--- The data Enclosed Below ---
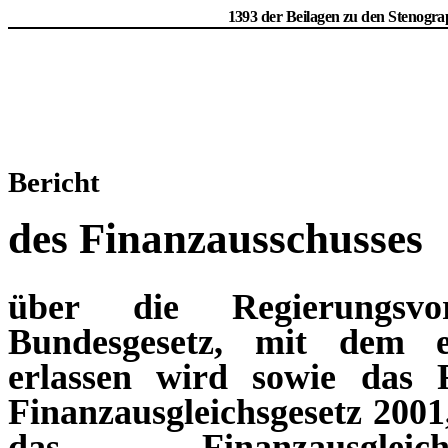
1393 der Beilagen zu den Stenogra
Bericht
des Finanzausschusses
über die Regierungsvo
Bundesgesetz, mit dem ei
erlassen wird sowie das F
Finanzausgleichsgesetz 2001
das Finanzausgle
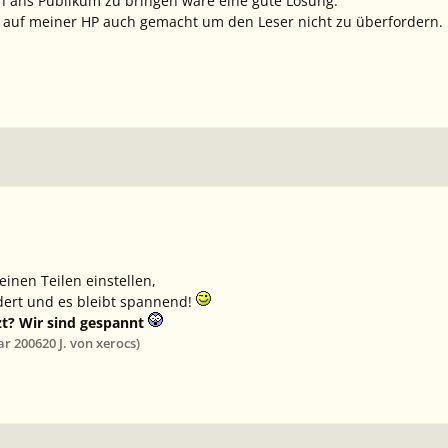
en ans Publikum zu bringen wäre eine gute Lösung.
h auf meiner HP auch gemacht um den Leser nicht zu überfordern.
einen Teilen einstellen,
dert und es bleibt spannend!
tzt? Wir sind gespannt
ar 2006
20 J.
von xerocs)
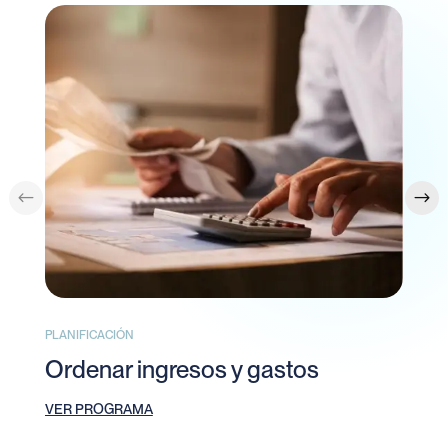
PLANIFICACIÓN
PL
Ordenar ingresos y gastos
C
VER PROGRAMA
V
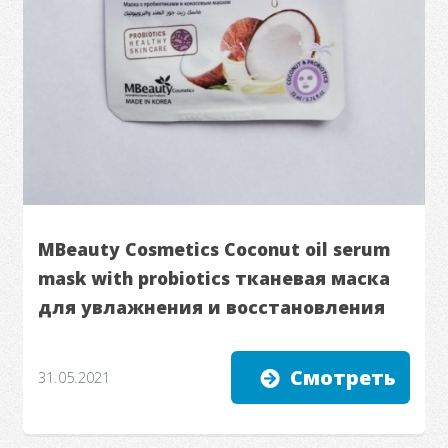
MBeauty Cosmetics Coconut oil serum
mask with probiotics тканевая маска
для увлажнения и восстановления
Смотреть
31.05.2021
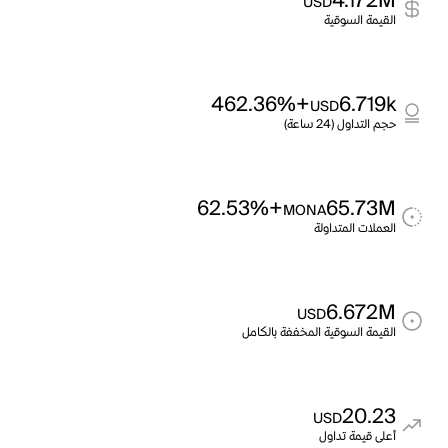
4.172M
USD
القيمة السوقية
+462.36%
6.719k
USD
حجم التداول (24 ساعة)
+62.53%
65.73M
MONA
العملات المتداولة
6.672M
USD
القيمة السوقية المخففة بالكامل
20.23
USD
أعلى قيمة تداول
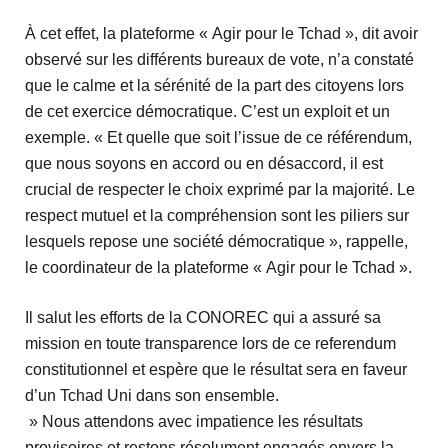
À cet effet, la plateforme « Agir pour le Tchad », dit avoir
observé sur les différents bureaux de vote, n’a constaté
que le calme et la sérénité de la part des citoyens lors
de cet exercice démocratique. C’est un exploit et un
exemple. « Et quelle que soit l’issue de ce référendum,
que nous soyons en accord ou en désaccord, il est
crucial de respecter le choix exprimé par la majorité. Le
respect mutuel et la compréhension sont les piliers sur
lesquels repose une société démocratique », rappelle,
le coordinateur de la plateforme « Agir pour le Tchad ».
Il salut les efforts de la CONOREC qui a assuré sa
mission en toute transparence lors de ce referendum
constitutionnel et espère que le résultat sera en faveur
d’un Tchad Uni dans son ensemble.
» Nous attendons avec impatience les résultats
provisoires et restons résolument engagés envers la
--- End of Enclosed The data ---
## Problem to solve
Where does the string "القيمة" appear in the records? Copy every line that holds it.

## Reply to the task
القيمة السوقية
القيمة السوقية المخففة بالكامل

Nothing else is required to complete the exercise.